→ What to do: The answer should contain every record below, output exactly.

→ Provided records:

◆ ◆ ◆ ◆ ◆

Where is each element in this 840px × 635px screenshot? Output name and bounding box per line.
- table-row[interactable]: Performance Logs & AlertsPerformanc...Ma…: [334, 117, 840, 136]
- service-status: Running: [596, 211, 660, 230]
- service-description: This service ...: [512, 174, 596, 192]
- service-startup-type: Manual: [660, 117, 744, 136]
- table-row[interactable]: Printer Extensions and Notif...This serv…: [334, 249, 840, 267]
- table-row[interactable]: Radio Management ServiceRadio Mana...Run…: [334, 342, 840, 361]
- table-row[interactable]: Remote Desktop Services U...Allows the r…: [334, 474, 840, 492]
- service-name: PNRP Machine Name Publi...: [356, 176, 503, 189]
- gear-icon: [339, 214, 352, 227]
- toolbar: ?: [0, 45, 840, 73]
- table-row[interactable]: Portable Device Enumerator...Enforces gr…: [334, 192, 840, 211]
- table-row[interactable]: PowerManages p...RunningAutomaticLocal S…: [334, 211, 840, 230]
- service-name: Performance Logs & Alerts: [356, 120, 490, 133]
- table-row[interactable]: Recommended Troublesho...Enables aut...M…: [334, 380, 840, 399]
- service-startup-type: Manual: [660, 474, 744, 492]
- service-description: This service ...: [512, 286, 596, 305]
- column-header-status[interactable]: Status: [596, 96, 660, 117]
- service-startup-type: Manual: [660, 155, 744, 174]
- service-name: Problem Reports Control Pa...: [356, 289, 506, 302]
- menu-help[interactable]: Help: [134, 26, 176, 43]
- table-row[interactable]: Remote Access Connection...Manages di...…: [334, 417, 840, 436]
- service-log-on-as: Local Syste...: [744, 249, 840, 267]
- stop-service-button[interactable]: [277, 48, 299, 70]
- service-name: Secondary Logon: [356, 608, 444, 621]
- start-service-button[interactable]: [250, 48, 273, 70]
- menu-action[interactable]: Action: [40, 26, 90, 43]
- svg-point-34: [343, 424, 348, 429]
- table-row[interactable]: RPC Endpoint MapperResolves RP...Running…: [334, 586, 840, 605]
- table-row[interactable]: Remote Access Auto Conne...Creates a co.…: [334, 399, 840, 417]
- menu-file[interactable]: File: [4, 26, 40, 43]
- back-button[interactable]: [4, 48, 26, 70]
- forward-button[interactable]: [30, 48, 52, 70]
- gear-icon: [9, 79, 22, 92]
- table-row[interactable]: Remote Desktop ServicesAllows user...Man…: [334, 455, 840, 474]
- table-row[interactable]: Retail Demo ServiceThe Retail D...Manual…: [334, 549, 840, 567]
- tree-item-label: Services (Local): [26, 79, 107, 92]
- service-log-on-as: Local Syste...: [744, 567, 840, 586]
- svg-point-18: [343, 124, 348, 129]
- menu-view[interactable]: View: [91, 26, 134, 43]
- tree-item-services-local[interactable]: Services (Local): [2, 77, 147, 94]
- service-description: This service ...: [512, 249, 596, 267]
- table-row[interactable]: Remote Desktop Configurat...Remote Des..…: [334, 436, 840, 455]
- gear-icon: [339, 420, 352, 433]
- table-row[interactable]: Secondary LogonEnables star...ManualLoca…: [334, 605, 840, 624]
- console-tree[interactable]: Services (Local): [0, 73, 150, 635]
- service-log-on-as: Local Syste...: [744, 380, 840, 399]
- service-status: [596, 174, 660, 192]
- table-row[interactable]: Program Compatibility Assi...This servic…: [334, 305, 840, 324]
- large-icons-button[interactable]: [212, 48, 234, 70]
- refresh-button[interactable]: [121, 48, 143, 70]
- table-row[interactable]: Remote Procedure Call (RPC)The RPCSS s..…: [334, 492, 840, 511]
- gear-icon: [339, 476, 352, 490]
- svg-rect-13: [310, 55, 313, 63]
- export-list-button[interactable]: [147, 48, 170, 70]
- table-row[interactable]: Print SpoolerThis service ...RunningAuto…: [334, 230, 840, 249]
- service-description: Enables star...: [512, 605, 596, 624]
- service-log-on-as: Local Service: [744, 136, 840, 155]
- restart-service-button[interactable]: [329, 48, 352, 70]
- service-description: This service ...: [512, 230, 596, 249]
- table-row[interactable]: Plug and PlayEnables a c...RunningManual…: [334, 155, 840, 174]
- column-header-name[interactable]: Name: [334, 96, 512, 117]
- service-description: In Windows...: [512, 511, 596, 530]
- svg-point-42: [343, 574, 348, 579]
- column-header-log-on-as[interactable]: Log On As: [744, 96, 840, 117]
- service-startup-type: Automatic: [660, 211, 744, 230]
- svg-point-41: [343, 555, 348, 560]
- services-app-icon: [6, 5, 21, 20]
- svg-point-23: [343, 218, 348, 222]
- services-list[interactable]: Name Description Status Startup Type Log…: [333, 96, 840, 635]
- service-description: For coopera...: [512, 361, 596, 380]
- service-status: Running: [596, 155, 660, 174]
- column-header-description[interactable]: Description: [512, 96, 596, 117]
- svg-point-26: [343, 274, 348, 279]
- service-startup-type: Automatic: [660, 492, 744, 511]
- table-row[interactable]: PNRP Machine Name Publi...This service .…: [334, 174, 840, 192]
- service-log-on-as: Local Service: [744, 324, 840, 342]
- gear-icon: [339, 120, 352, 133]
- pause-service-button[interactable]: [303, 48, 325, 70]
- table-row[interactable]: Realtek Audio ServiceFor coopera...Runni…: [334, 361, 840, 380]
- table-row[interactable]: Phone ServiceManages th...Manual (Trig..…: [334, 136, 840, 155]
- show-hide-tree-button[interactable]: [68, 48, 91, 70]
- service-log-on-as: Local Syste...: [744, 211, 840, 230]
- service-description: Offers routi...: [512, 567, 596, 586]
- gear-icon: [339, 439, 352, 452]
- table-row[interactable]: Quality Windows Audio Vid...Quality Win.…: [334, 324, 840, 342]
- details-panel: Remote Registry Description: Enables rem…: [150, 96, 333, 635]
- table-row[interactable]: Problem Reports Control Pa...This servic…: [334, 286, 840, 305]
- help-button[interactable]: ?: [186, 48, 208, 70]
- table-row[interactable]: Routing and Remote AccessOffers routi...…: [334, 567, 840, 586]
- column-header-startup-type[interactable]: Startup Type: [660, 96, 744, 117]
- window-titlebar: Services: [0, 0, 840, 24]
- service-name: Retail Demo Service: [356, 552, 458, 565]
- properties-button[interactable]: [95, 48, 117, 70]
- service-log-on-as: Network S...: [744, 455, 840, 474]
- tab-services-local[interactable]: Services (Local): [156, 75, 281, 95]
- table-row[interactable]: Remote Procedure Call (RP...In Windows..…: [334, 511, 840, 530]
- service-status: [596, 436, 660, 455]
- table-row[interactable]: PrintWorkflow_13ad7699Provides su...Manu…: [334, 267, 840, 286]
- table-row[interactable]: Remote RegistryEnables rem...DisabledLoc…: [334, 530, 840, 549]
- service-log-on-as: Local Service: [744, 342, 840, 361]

◆ ◆ ◆ ◆ ◆

→ Output below:
Where is each element in this 840px × 635px screenshot? Output name and bounding box per line.
- table-row[interactable]: Performance Logs & AlertsPerformanc...Ma…: [334, 117, 840, 136]
- service-status: Running: [596, 211, 660, 230]
- service-description: This service ...: [512, 174, 596, 192]
- service-startup-type: Manual: [660, 117, 744, 136]
- table-row[interactable]: Printer Extensions and Notif...This serv…: [334, 249, 840, 267]
- table-row[interactable]: Radio Management ServiceRadio Mana...Run…: [334, 342, 840, 361]
- table-row[interactable]: Remote Desktop Services U...Allows the r…: [334, 474, 840, 492]
- service-name: PNRP Machine Name Publi...: [356, 176, 503, 189]
- gear-icon: [339, 214, 352, 227]
- toolbar: ?: [0, 45, 840, 73]
- table-row[interactable]: Portable Device Enumerator...Enforces gr…: [334, 192, 840, 211]
- table-row[interactable]: PowerManages p...RunningAutomaticLocal S…: [334, 211, 840, 230]
- service-name: Performance Logs & Alerts: [356, 120, 490, 133]
- table-row[interactable]: Recommended Troublesho...Enables aut...M…: [334, 380, 840, 399]
- service-startup-type: Manual: [660, 474, 744, 492]
- service-description: This service ...: [512, 286, 596, 305]
- column-header-status[interactable]: Status: [596, 96, 660, 117]
- service-startup-type: Manual: [660, 155, 744, 174]
- service-name: Problem Reports Control Pa...: [356, 289, 506, 302]
- menu-help[interactable]: Help: [134, 26, 176, 43]
- table-row[interactable]: Remote Access Connection...Manages di...…: [334, 417, 840, 436]
- service-log-on-as: Local Syste...: [744, 249, 840, 267]
- stop-service-button[interactable]: [277, 48, 299, 70]
- service-name: Secondary Logon: [356, 608, 444, 621]
- start-service-button[interactable]: [250, 48, 273, 70]
- menu-action[interactable]: Action: [40, 26, 90, 43]
- svg-point-34: [343, 424, 348, 429]
- table-row[interactable]: RPC Endpoint MapperResolves RP...Running…: [334, 586, 840, 605]
- table-row[interactable]: Remote Access Auto Conne...Creates a co.…: [334, 399, 840, 417]
- menu-file[interactable]: File: [4, 26, 40, 43]
- back-button[interactable]: [4, 48, 26, 70]
- forward-button[interactable]: [30, 48, 52, 70]
- gear-icon: [9, 79, 22, 92]
- table-row[interactable]: Remote Desktop ServicesAllows user...Man…: [334, 455, 840, 474]
- table-row[interactable]: Retail Demo ServiceThe Retail D...Manual…: [334, 549, 840, 567]
- tree-item-label: Services (Local): [26, 79, 107, 92]
- service-log-on-as: Local Syste...: [744, 567, 840, 586]
- svg-point-18: [343, 124, 348, 129]
- menu-view[interactable]: View: [91, 26, 134, 43]
- tree-item-services-local[interactable]: Services (Local): [2, 77, 147, 94]
- service-description: This service ...: [512, 249, 596, 267]
- table-row[interactable]: Remote Desktop Configurat...Remote Des..…: [334, 436, 840, 455]
- gear-icon: [339, 420, 352, 433]
- table-row[interactable]: Secondary LogonEnables star...ManualLoca…: [334, 605, 840, 624]
- console-tree[interactable]: Services (Local): [0, 73, 150, 635]
- service-log-on-as: Local Syste...: [744, 380, 840, 399]
- service-status: [596, 174, 660, 192]
- table-row[interactable]: Program Compatibility Assi...This servic…: [334, 305, 840, 324]
- large-icons-button[interactable]: [212, 48, 234, 70]
- refresh-button[interactable]: [121, 48, 143, 70]
- table-row[interactable]: Remote Procedure Call (RPC)The RPCSS s..…: [334, 492, 840, 511]
- gear-icon: [339, 476, 352, 490]
- svg-rect-13: [310, 55, 313, 63]
- export-list-button[interactable]: [147, 48, 170, 70]
- table-row[interactable]: Print SpoolerThis service ...RunningAuto…: [334, 230, 840, 249]
- service-description: Enables star...: [512, 605, 596, 624]
- service-log-on-as: Local Service: [744, 136, 840, 155]
- restart-service-button[interactable]: [329, 48, 352, 70]
- service-description: This service ...: [512, 230, 596, 249]
- table-row[interactable]: Plug and PlayEnables a c...RunningManual…: [334, 155, 840, 174]
- column-header-name[interactable]: Name: [334, 96, 512, 117]
- service-description: In Windows...: [512, 511, 596, 530]
- svg-point-42: [343, 574, 348, 579]
- column-header-log-on-as[interactable]: Log On As: [744, 96, 840, 117]
- service-startup-type: Automatic: [660, 211, 744, 230]
- svg-point-41: [343, 555, 348, 560]
- services-app-icon: [6, 5, 21, 20]
- svg-point-23: [343, 218, 348, 222]
- services-list[interactable]: Name Description Status Startup Type Log…: [333, 96, 840, 635]
- service-description: For coopera...: [512, 361, 596, 380]
- service-status: Running: [596, 155, 660, 174]
- column-header-description[interactable]: Description: [512, 96, 596, 117]
- svg-point-26: [343, 274, 348, 279]
- service-startup-type: Automatic: [660, 492, 744, 511]
- table-row[interactable]: PNRP Machine Name Publi...This service .…: [334, 174, 840, 192]
- service-log-on-as: Local Service: [744, 324, 840, 342]
- gear-icon: [339, 120, 352, 133]
- pause-service-button[interactable]: [303, 48, 325, 70]
- table-row[interactable]: Realtek Audio ServiceFor coopera...Runni…: [334, 361, 840, 380]
- table-row[interactable]: Phone ServiceManages th...Manual (Trig..…: [334, 136, 840, 155]
- show-hide-tree-button[interactable]: [68, 48, 91, 70]
- service-log-on-as: Local Syste...: [744, 211, 840, 230]
- service-description: Offers routi...: [512, 567, 596, 586]
- gear-icon: [339, 439, 352, 452]
- table-row[interactable]: Quality Windows Audio Vid...Quality Win.…: [334, 324, 840, 342]
- details-panel: Remote Registry Description: Enables rem…: [150, 96, 333, 635]
- table-row[interactable]: Problem Reports Control Pa...This servic…: [334, 286, 840, 305]
- help-button[interactable]: ?: [186, 48, 208, 70]
- table-row[interactable]: Routing and Remote AccessOffers routi...…: [334, 567, 840, 586]
- column-header-startup-type[interactable]: Startup Type: [660, 96, 744, 117]
- window-titlebar: Services: [0, 0, 840, 24]
- service-name: Retail Demo Service: [356, 552, 458, 565]
- properties-button[interactable]: [95, 48, 117, 70]
- service-log-on-as: Network S...: [744, 455, 840, 474]
- tab-services-local[interactable]: Services (Local): [156, 75, 281, 95]
- table-row[interactable]: Remote Procedure Call (RP...In Windows..…: [334, 511, 840, 530]
- service-status: [596, 436, 660, 455]
- table-row[interactable]: PrintWorkflow_13ad7699Provides su...Manu…: [334, 267, 840, 286]
- table-row[interactable]: Remote RegistryEnables rem...DisabledLoc…: [334, 530, 840, 549]
- service-log-on-as: Local Service: [744, 342, 840, 361]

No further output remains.